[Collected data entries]
○ ○ ○ ○
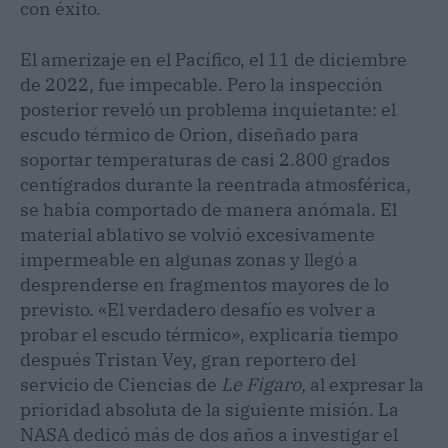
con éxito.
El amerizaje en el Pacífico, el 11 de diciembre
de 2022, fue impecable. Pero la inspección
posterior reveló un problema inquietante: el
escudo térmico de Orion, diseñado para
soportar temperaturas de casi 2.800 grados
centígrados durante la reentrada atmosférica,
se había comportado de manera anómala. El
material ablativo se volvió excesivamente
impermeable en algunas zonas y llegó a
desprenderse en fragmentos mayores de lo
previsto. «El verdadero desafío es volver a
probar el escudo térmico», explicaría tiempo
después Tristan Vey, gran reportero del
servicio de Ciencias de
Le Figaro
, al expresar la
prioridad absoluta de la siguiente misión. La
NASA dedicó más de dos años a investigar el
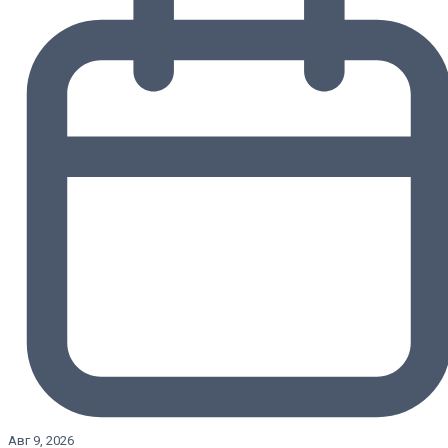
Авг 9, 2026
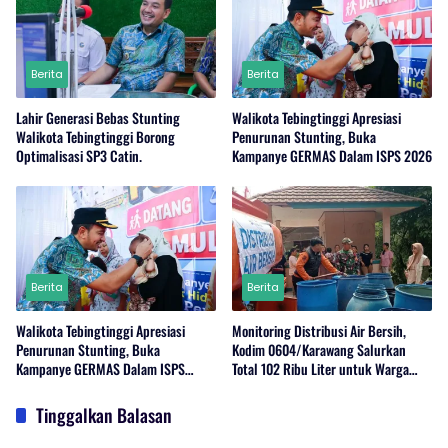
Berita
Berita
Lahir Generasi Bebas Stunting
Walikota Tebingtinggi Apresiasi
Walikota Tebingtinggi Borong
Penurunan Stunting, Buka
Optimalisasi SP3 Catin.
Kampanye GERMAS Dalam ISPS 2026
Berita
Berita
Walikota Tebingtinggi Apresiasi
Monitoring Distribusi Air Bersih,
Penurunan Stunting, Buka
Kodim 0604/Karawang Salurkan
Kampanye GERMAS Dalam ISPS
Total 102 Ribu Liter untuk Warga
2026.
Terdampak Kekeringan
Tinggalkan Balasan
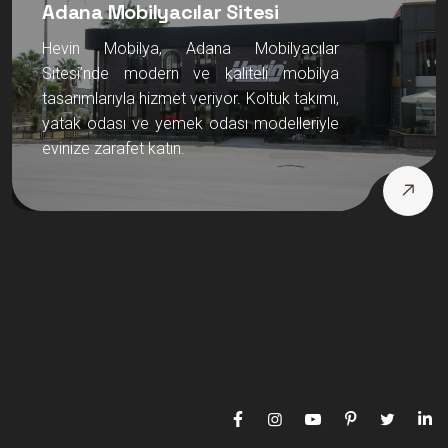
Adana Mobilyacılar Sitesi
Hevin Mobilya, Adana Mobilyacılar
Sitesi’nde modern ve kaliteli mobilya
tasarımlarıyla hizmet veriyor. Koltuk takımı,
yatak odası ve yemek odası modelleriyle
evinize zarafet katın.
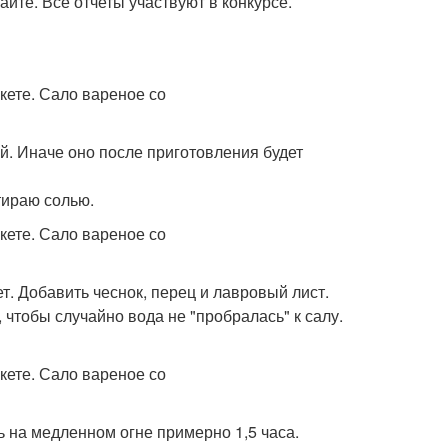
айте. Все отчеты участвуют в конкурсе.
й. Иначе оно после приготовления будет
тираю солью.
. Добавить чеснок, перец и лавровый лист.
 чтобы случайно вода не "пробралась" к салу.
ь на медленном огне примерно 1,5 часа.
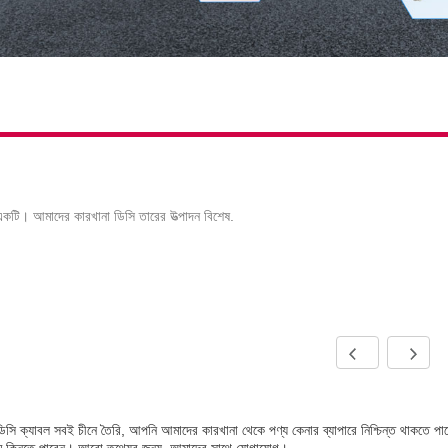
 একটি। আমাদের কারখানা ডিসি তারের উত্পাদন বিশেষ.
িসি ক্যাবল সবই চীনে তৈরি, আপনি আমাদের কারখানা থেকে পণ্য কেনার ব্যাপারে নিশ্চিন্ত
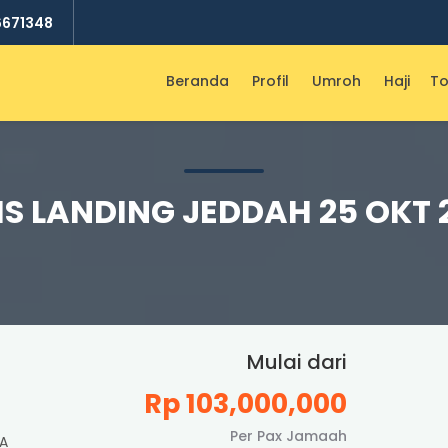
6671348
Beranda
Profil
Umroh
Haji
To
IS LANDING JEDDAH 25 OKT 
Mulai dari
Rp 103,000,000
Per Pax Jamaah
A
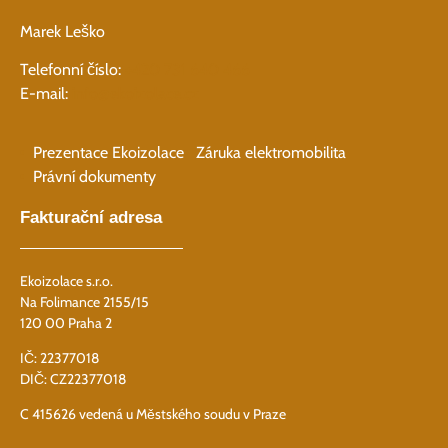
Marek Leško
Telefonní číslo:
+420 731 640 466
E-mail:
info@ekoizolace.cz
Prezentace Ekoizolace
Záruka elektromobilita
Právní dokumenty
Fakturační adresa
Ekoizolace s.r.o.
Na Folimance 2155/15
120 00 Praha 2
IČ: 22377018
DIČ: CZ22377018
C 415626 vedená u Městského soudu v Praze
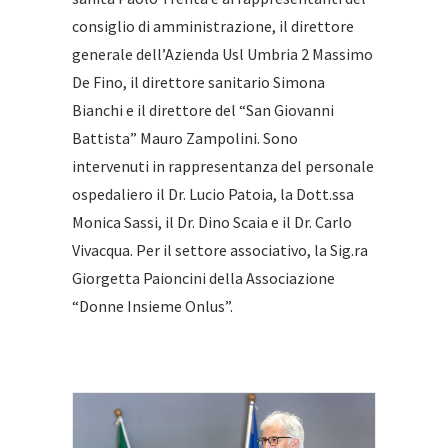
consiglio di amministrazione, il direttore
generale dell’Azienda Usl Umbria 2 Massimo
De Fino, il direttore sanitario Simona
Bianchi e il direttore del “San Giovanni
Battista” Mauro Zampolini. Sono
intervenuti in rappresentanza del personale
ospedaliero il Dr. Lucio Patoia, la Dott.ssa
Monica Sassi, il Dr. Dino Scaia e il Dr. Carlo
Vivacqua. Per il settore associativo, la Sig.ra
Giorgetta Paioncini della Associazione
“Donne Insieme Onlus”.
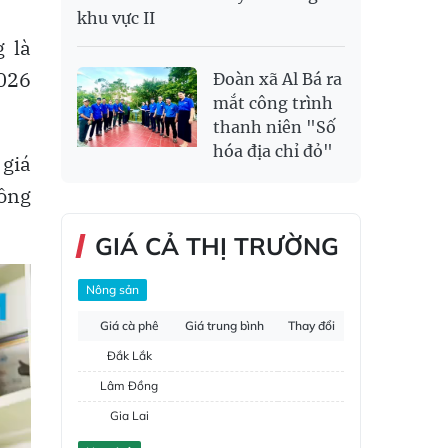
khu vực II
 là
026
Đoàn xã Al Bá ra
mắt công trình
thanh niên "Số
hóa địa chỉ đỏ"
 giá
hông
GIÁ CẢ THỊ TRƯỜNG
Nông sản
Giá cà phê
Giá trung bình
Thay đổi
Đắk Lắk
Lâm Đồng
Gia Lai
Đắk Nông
○ ○ ○ ○
Search the records for the word "direttore". Copy each line where it appears.

consiglio di amministrazione, il direttore
De Fino, il direttore sanitario Simona
Bianchi e il direttore del “San Giovanni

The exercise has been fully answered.